Tuesday 17 August 2010

duvar

o sahte gülüşlerden birini yakaladım yüzümde az önce. karanlıkta oturmuş, izlediğim diziden mutlu olma rolü yapıyordum. belki de rol değildi, bilmiyorum. tek emin olabildiğim içten gelen bir mutluluk olmadığıydı. beni böylesine kapayanın ne olduğunu düşünür buluyorum kendimi bazı zaman. gözlerimi kapayıp derin nefesler alırken zihnimi boşaltıyor ve yine o duvardan geçiyorum tüm hücrelerimle. çarpmıyoruz artık birbirimize. duvarımla barıştım, onu sevdim, okşadım, hücrelerimle birleştirdim.. içinden geçerken hep bir parçam onda kalıyor ya da tam tersi.. elim boynumda, affettiğimi ne kadar ilan edersem kendime, o an o kadar inanmak istiyorum buna. inanamıyorum. insan istediğine mi inanır? hayır, diyorum. insan içinde olana inanır. içinde tanrı yoksa, ateisttir. içinde aşk yoksa anlayışsız. peki iyilik ve kötülük neresinde bu ayrımın? bir ayrım olmalı mı? insan 'iyi ve kötü' olarak var olmuştur. 'veya'ya yer yok bu konuda. böylesi ancak kabullenilir kılıyor dünyayı ve insanlarını. yoksa insanları ve dünyaları mı demeli..

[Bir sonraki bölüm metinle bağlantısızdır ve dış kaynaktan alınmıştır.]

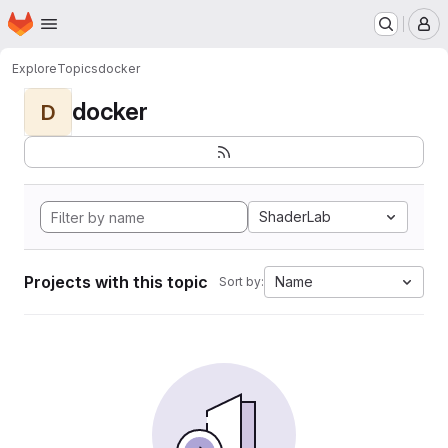
Homepage
Skip to main content
M
Explore
Topics
docker
docker
D
ShaderLab
Projects with this topic
Name
Sort by:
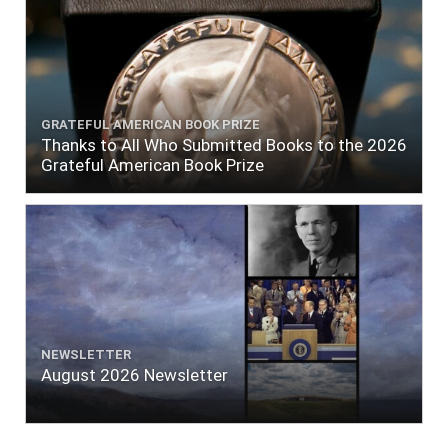
GRATEFUL AMERICAN BOOK PRIZE
Thanks to All Who Submitted Books to the 2026
Grateful American Book Prize
NEWSLETTER
August 2026 Newsletter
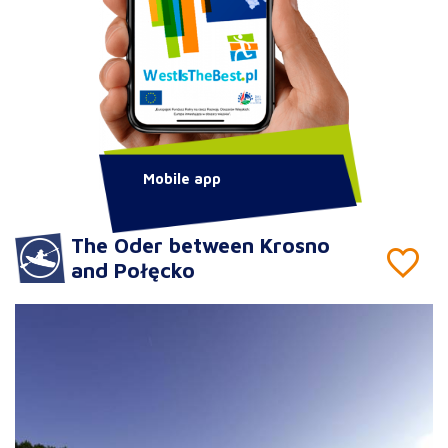
Mobile app
The Oder between Krosno
and Połęcko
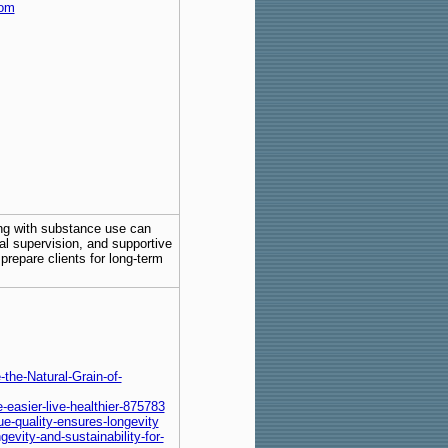
com
ing with substance use can
al supervision, and supportive
repare clients for long-term
he-Natural-Grain-of-
e-easier-live-healthier-875783
e-quality-ensures-longevity
evity-and-sustainability-for-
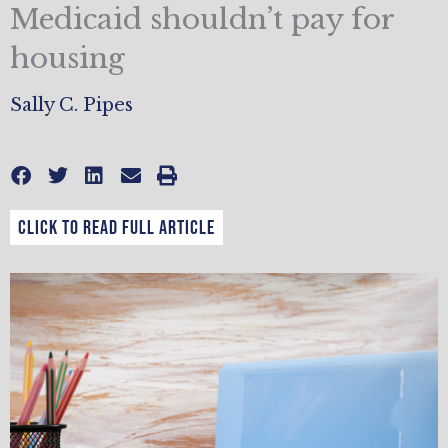
Medicaid shouldn’t pay for
housing
Sally C. Pipes
CLICK TO READ FULL ARTICLE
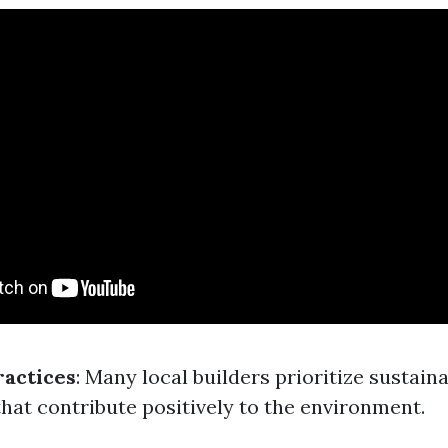
ractices
: Many local builders prioritize sustain
that contribute positively to the environment.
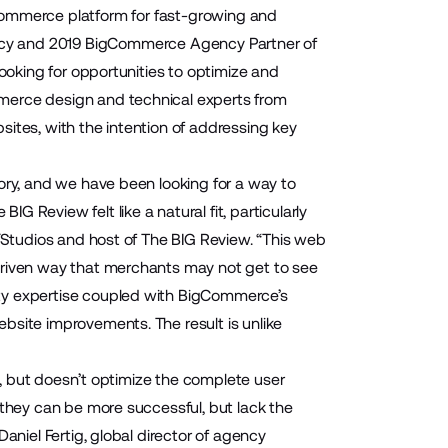
commerce platform for fast-growing and
cy and 2019 BigCommerce Agency Partner of
looking for opportunities to optimize and
merce design and technical experts from
ites, with the intention of addressing key
ory, and we have been looking for a way to
 Review felt like a natural fit, particularly
EYStudios and host of The BIG Review. “This web
driven way that merchants may not get to see
ity expertise coupled with BigCommerce’s
bsite improvements. The result is unlike
ds, but doesn’t optimize the complete user
 they can be more successful, but lack the
aniel Fertig, global director of agency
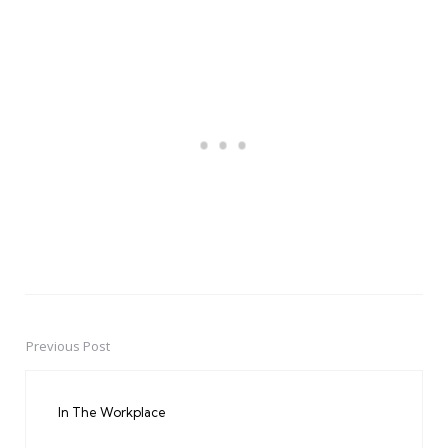
Previous Post
Post
navigation
In The Workplace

içimde af yok. yüksek sesle söylediğimde de inanıyorum buna. sadece bir sağduyu dürtüsü beliriyor, sonra o da onaylıyor. affedemediklerinden korkmalı insan. onu olduğu andan koparıyorsa ve başka bir zamana itiyorsa korkmalı affedemediğinden. ve yüzündeki tiksintiyi atmalı. duvarlarının içinden geçmeyi öğrenen birisi nasıl olur da onu yıkmayı başaramaz? onu yok sayarak, görmezden gelerek, kabullenerek.. duvarını yıkmak için ona dokunmalısın. ona sarılmalı, vurmalı, itmelisin. sarsmalısın en ikilemli ifadeyle. taşın ruhunu sarsmazsan hep orada dikilir yıkılsa bile.